Autoscaling enables you to worry less about capacity planning and ensures the uptime of your services during load peaks. All this while you only pay what resources are needed at any given moment.
With autoscaling configured, GKE automatically adds new node(s) to your cluster if you’ve created new Pods that don’t have enough capacity to run; conversely, if a node in your cluster is underutilized and its Pods can be run on other nodes, GKE can delete the node.
Keep in mind that when resources are deleted or moved in the course of autoscaling your cluster, your services can experience some disruption. For example, if your service consists of a controller with a single replica, that replica’s Pod might be restarted on a different node if its current node is deleted. Before enabling autoscaling, ensure that your services can tolerate potential disruption or that they are designed and configured so that downscaling does not disrupt Pods that cannot be interrupted.

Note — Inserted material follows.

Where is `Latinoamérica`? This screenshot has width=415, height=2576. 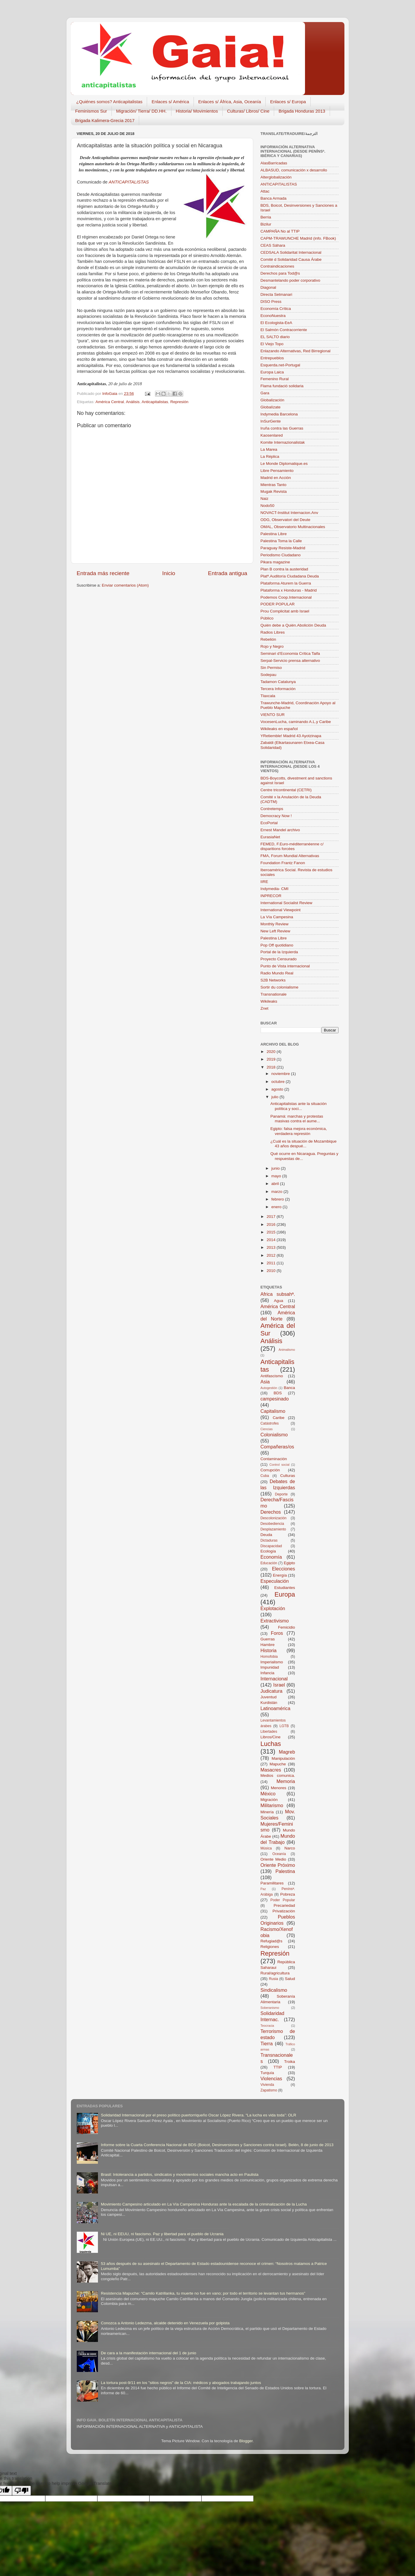 Latinoamérica is located at coordinates (276, 1708).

All nine Managed GKE clusters come with cluster autoscaling enabled. But there are a few things that have to be configured in order to automatically scale your workload.

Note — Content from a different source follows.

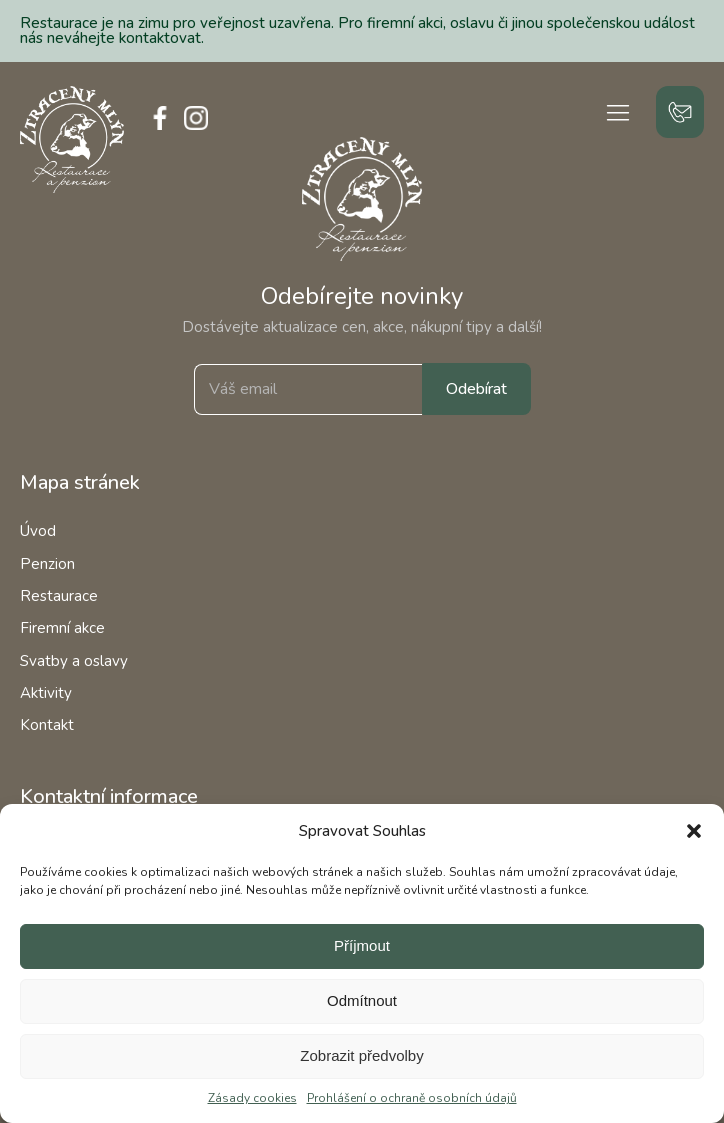  What do you see at coordinates (38, 531) in the screenshot?
I see `Úvod` at bounding box center [38, 531].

Let us know your maximum node count
By default we won’t just scale your cluster to an infinite amount of nodes to guard you from unexpected costs. We have defined a minimum count of 3 nodes and a variable count of maximum nodes. Let us know what your preferred maximum node count is and we will set it for your cluster.
The cluster autoscaler is using this as a base to know how much capacity a node has. Without setting CPU requests the cluster autoscaler does not function. Plus this is good practice regardless if you make use of the autoscaler or not.
To scale your pods with the incoming load you can setup a Horizontal Pod Autoscaler (HPA) to scale the pods on the CPU utilization. As soon as your nodes are full this will in turn trigger the cluster autoscaler to add more nodes. The Kubernetes documentation has a great walkthrough to help you setup a HPA.